ENTRIES SUPPLIED Start Marker
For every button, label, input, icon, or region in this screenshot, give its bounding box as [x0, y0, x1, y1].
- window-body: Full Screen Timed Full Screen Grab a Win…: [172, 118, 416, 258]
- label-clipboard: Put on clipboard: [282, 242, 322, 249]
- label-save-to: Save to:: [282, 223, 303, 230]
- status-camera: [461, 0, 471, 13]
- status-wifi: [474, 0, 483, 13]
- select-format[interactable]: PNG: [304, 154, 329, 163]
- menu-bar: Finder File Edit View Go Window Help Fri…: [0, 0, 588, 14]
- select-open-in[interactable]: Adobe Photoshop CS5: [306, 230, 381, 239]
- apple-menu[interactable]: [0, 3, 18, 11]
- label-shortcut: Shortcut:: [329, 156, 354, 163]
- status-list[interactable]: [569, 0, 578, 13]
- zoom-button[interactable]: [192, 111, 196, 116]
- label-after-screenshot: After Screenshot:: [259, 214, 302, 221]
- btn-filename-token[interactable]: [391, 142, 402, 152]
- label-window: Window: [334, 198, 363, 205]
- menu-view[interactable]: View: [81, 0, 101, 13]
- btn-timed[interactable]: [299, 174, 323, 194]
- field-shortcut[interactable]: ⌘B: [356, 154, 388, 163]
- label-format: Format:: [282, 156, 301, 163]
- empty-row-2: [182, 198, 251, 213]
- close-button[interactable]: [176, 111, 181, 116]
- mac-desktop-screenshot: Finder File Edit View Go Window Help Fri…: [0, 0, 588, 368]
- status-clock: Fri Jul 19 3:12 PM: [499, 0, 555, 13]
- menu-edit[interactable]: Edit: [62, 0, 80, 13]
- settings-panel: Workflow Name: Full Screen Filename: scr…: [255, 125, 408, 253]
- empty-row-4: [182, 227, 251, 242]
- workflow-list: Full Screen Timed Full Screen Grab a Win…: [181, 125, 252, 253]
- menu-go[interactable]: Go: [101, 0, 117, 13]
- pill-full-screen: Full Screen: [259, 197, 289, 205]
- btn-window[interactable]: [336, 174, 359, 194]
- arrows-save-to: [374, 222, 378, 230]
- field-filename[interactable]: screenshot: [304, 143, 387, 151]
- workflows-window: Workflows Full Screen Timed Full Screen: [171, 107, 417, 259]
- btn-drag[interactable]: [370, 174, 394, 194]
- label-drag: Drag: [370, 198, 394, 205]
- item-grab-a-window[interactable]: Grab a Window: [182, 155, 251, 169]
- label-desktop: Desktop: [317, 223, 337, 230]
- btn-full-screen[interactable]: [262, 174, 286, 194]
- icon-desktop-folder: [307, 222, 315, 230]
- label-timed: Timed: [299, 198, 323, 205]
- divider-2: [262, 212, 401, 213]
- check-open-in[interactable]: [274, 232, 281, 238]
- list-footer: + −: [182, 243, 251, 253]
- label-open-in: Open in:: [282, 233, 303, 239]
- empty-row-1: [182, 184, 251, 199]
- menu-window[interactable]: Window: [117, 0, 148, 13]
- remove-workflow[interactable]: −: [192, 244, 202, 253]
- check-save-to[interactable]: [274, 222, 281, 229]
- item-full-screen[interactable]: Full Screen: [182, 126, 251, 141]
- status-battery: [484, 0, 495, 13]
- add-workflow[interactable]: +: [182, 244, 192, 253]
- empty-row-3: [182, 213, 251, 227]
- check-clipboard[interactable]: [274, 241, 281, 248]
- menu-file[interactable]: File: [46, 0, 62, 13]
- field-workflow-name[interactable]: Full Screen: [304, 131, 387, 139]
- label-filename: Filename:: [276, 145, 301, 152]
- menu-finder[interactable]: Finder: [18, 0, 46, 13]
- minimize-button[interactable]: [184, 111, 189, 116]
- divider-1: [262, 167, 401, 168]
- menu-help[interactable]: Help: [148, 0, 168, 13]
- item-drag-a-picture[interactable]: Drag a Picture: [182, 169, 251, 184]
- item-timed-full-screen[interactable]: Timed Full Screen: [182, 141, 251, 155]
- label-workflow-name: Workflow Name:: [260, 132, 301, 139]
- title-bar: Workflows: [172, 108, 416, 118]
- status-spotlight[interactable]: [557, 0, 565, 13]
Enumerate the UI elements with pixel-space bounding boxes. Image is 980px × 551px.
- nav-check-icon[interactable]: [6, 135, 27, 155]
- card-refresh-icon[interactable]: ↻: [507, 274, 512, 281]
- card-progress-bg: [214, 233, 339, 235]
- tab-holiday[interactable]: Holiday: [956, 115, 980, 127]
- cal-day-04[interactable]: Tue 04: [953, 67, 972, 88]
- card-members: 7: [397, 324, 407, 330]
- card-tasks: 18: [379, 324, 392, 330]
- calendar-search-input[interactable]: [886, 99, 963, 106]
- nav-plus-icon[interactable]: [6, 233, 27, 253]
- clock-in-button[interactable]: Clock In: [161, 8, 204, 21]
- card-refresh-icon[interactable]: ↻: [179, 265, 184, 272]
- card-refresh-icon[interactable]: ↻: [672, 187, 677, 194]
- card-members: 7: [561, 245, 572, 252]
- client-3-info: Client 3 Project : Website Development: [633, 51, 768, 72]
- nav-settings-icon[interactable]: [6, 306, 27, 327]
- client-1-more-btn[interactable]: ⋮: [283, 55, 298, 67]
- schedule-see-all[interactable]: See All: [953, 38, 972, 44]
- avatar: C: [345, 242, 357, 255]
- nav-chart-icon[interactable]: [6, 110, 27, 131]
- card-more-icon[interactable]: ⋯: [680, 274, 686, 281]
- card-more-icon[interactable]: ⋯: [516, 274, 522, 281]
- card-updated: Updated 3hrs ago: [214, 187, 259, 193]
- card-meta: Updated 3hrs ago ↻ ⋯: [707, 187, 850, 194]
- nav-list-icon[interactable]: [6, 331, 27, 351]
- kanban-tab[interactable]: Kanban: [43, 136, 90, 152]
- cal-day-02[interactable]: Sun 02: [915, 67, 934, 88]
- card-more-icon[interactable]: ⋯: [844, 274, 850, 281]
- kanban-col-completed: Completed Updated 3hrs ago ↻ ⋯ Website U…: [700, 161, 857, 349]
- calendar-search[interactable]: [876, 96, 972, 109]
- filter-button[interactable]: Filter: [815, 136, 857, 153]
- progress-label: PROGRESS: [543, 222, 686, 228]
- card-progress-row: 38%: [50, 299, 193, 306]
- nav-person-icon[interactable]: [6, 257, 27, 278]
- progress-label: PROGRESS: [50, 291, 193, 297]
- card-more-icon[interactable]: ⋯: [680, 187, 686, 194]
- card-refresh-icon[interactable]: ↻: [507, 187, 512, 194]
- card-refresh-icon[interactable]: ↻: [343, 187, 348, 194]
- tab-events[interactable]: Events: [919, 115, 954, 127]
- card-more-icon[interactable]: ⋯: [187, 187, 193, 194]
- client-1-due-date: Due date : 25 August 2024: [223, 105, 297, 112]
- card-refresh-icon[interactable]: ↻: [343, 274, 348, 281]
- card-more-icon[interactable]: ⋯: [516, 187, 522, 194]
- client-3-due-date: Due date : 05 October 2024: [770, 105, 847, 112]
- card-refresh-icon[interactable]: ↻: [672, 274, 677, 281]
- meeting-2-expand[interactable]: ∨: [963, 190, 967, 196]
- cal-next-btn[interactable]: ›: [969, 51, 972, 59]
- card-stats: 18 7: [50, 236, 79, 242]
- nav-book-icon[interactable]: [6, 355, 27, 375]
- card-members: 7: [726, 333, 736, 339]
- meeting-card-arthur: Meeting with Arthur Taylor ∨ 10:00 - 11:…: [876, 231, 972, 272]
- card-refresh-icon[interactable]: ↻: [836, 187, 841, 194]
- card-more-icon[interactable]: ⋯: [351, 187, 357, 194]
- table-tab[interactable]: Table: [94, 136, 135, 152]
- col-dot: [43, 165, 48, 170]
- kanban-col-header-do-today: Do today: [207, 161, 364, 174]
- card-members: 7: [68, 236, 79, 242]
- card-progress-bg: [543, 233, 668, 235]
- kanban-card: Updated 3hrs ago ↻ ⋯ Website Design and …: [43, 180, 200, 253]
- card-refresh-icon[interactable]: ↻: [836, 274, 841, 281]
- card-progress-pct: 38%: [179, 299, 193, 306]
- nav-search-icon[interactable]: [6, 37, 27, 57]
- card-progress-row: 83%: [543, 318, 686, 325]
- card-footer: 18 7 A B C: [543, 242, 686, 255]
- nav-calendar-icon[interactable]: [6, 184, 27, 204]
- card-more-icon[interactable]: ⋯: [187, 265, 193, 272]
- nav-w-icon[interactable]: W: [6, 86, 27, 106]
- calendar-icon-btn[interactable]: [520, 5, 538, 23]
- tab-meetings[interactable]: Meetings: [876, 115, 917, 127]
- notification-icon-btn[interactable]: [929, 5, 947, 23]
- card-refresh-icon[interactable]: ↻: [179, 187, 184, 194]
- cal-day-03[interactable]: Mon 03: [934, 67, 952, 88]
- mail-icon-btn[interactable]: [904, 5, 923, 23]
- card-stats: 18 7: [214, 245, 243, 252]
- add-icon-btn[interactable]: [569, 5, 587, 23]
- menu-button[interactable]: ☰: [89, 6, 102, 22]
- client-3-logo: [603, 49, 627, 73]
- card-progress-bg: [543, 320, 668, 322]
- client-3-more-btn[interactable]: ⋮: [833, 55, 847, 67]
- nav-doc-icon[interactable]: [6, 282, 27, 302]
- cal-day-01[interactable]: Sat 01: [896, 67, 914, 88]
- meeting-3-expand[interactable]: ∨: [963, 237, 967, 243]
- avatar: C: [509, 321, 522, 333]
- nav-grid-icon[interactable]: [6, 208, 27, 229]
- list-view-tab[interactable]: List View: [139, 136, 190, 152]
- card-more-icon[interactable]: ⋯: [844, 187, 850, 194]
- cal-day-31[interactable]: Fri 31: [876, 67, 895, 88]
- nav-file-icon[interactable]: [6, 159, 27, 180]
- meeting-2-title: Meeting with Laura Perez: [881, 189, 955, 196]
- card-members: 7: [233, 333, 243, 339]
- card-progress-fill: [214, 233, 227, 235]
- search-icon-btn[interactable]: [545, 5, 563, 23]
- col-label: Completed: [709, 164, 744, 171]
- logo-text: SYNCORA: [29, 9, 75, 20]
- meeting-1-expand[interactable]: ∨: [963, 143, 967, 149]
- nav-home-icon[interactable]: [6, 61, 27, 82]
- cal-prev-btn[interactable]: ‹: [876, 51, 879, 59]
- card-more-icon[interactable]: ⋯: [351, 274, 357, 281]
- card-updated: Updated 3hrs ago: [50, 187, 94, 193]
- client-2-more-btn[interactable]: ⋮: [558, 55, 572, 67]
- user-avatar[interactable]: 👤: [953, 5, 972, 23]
ENTRIES SUPPLIED End Marker
EXERCISE OBJECTIVE
When a line in the material above includes the word "list", copy that line.

OUTPUT FOR THIS TASK
- status-list[interactable]: [569, 0, 578, 13]
- workflow-list: Full Screen Timed Full Screen Grab a Win…: [181, 125, 252, 253]
- list-footer: + −: [182, 243, 251, 253]
- nav-list-icon[interactable]: [6, 331, 27, 351]
- list-view-tab[interactable]: List View: [139, 136, 190, 152]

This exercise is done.